Beneath this line is the data. Output exactly the lines from the line with "Pulse Sénégal" to the line with "mentions. Local search engine optimization", both ends included, and nothing more.

Page-level text extractions
---+---

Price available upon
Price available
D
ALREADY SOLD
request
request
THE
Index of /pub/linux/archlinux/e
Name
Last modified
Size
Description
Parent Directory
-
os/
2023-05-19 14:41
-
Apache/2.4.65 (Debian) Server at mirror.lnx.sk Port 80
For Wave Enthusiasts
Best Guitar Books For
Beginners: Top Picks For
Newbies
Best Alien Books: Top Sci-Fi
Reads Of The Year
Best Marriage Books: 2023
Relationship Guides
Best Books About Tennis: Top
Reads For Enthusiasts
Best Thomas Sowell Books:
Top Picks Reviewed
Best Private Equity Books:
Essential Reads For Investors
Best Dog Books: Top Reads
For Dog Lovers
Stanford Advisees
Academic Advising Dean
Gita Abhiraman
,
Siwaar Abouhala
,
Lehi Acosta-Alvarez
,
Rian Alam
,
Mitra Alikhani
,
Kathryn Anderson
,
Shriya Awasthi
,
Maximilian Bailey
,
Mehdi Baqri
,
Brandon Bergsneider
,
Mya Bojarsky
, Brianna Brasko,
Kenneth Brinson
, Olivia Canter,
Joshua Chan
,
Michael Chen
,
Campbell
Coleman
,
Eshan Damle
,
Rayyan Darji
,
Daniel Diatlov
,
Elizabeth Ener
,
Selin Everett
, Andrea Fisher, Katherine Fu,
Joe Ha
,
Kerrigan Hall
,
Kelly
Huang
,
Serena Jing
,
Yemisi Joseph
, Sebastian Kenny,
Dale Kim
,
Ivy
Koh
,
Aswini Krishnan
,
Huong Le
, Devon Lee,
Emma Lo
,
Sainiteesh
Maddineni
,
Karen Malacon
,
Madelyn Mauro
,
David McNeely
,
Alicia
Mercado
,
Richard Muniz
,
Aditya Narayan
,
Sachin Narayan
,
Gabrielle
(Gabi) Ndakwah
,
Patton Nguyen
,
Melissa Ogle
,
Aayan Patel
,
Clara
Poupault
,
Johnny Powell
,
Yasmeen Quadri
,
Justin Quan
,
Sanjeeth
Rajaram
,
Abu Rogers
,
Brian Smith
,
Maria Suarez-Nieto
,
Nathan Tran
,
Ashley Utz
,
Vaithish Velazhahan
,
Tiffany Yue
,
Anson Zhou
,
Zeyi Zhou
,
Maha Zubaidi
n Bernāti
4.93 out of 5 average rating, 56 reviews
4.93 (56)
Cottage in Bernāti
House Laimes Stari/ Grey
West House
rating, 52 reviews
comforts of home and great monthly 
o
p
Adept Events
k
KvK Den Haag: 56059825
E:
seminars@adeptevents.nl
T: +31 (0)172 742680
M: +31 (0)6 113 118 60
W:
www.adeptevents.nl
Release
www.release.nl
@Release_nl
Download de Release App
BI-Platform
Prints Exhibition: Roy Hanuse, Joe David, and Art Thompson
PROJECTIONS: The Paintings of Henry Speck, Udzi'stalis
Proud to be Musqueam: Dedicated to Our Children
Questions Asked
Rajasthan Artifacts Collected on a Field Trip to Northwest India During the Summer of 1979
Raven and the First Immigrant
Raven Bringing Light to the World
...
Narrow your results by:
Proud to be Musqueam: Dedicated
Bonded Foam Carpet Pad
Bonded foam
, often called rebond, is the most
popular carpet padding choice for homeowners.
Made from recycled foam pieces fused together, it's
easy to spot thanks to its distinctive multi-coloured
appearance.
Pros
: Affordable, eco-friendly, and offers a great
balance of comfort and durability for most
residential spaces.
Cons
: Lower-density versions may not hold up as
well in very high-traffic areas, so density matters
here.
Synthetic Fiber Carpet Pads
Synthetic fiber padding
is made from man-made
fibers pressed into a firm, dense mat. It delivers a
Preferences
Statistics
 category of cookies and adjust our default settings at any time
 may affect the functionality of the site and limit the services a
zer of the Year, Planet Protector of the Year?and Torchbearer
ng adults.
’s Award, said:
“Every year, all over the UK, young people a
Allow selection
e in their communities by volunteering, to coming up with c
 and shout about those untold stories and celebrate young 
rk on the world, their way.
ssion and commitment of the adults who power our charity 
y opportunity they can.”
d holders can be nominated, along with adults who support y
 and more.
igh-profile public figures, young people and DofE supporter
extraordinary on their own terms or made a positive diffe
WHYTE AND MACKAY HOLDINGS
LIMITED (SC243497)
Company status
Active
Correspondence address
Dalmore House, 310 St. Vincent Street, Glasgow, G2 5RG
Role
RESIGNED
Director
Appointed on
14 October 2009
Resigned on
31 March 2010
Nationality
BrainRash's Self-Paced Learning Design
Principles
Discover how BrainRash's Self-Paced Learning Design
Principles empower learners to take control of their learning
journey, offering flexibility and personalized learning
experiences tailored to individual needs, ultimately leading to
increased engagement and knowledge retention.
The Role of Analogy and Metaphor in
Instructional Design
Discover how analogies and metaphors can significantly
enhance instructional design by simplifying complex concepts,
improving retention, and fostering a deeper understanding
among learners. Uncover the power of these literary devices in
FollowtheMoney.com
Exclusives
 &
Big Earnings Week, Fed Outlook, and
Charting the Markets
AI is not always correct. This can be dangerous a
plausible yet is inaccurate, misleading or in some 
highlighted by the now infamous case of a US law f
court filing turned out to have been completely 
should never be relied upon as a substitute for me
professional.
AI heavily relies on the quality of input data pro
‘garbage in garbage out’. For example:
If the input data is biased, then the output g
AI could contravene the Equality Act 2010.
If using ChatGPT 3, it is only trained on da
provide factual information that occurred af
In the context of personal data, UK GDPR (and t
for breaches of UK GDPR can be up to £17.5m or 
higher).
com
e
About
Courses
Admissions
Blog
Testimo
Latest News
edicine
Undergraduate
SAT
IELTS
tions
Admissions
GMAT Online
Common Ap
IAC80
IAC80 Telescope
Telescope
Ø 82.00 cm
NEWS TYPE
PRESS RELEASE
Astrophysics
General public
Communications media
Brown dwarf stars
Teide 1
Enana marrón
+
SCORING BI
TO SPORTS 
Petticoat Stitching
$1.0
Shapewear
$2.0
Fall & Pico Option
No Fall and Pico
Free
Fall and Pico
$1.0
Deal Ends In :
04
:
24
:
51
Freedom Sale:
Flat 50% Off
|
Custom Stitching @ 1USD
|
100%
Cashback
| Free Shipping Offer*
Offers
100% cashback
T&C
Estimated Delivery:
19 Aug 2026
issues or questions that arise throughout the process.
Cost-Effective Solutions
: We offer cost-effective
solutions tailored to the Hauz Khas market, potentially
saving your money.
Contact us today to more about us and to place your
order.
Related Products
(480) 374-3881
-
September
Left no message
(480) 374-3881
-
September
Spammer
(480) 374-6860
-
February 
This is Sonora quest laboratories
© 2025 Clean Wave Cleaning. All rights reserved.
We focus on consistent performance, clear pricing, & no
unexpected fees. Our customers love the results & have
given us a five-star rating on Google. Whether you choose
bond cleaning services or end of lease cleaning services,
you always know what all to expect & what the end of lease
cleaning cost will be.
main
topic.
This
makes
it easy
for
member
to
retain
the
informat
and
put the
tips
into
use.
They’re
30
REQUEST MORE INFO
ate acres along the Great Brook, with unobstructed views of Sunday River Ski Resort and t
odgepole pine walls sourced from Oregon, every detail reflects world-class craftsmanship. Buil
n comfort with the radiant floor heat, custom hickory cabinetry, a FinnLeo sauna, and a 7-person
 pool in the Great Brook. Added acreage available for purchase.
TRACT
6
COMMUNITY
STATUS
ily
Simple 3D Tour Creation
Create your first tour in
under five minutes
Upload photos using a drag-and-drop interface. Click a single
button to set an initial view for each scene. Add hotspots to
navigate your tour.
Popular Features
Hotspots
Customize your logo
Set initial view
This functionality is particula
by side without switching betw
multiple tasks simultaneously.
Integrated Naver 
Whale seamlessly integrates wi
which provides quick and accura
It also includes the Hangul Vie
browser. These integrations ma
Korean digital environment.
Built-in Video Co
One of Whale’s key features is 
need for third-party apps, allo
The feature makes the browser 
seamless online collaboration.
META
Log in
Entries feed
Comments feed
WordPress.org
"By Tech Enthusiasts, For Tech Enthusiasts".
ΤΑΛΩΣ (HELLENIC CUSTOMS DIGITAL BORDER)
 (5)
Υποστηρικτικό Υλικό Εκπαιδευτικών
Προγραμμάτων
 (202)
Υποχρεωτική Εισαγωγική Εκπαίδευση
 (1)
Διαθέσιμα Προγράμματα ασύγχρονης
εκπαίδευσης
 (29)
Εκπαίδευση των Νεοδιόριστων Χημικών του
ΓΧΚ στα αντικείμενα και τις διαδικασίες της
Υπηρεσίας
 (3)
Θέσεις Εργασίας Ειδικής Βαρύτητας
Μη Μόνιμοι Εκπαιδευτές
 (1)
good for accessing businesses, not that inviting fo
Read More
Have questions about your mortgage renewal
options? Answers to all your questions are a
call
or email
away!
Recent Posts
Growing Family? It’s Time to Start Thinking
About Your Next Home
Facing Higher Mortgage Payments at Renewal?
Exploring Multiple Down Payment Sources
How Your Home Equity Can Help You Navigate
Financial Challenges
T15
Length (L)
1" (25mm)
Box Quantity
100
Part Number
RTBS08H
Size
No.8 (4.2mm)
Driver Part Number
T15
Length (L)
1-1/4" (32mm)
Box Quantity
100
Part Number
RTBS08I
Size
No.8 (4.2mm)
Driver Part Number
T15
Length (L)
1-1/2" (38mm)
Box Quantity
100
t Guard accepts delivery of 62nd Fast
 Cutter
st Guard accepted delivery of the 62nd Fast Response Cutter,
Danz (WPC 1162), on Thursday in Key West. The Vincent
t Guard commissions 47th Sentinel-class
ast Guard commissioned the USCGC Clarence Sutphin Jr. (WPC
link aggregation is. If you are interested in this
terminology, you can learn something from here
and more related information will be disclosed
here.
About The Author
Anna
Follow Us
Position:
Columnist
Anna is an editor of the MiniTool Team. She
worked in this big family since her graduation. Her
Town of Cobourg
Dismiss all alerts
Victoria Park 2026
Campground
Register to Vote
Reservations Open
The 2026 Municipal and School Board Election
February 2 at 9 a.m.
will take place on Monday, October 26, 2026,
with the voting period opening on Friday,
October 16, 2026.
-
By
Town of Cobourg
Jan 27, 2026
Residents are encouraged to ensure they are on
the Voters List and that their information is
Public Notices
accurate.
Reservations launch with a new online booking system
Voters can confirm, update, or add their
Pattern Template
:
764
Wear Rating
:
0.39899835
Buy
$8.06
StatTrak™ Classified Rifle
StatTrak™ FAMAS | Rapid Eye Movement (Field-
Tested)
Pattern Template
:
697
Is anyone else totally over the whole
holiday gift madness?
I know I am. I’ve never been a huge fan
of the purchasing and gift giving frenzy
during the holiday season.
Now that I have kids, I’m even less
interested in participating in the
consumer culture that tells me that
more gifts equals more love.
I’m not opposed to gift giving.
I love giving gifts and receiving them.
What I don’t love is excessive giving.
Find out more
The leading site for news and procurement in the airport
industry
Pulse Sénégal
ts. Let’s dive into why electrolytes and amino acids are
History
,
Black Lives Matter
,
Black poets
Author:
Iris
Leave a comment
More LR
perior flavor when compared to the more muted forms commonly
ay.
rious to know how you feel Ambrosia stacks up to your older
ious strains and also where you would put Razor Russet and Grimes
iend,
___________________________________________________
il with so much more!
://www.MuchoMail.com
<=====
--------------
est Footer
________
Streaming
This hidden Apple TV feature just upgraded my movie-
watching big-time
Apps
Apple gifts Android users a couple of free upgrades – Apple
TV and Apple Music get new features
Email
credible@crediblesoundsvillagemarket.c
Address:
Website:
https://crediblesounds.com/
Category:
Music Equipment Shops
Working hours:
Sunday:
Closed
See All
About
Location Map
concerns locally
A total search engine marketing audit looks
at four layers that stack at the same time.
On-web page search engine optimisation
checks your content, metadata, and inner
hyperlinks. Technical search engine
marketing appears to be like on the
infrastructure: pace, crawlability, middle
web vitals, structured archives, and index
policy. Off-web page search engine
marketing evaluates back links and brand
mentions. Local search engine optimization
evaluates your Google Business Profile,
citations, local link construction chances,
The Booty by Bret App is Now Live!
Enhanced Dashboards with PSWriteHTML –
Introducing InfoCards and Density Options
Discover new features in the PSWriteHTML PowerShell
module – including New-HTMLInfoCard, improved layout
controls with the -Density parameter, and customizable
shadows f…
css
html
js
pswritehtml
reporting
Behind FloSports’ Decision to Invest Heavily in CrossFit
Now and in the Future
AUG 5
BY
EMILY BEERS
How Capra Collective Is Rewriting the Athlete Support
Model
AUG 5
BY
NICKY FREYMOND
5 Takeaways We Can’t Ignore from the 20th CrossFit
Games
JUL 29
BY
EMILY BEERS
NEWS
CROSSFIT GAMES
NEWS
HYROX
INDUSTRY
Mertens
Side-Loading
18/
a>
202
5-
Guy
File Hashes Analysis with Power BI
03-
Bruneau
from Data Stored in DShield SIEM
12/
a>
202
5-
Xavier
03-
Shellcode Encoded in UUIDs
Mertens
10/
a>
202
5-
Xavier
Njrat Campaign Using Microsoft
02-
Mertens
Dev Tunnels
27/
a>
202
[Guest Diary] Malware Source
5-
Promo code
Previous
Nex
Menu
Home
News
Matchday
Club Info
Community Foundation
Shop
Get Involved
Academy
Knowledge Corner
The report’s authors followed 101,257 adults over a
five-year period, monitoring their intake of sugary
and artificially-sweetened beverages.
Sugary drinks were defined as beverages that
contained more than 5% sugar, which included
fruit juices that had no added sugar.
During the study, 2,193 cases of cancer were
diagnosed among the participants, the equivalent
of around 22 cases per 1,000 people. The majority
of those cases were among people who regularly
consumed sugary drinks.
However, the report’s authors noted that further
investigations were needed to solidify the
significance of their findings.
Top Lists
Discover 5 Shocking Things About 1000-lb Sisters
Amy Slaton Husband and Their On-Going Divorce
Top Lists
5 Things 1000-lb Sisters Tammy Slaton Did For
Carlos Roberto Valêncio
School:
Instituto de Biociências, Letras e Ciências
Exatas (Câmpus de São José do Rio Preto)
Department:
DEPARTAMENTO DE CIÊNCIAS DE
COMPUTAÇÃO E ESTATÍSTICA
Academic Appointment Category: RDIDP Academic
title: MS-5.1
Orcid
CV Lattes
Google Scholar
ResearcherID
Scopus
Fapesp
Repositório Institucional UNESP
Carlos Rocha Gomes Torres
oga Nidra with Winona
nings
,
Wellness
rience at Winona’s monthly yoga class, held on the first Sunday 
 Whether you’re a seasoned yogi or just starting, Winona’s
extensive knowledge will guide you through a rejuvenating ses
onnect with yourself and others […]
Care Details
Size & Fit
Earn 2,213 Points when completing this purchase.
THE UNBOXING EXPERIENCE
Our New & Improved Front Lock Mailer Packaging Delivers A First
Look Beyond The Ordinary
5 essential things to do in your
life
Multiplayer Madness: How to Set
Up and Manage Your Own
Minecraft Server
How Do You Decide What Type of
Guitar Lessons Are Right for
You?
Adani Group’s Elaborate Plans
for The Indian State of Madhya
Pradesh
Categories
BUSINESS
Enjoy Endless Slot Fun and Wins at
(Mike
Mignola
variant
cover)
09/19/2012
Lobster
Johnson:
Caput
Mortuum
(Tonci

---+---

Result of this exercise
Pulse Sénégal
ts. Let’s dive into why electrolytes and amino acids are
History
,
Black Lives Matter
,
Black poets
Author:
Iris
Leave a comment
More LR
perior flavor when compared to the more muted forms commonly
ay.
rious to know how you feel Ambrosia stacks up to your older
ious strains and also where you would put Razor Russet and Grimes
iend,
___________________________________________________
il with so much more!
://www.MuchoMail.com
<=====
--------------
est Footer
________
Streaming
This hidden Apple TV feature just upgraded my movie-
watching big-time
Apps
Apple gifts Android users a couple of free upgrades – Apple
TV and Apple Music get new features
Email
credible@crediblesoundsvillagemarket.c
Address:
Website:
https://crediblesounds.com/
Category:
Music Equipment Shops
Working hours:
Sunday:
Closed
See All
About
Location Map
concerns locally
A total search engine marketing audit looks
at four layers that stack at the same time.
On-web page search engine optimisation
checks your content, metadata, and inner
hyperlinks. Technical search engine
marketing appears to be like on the
infrastructure: pace, crawlability, middle
web vitals, structured archives, and index
policy. Off-web page search engine
marketing evaluates back links and brand
mentions. Local search engine optimization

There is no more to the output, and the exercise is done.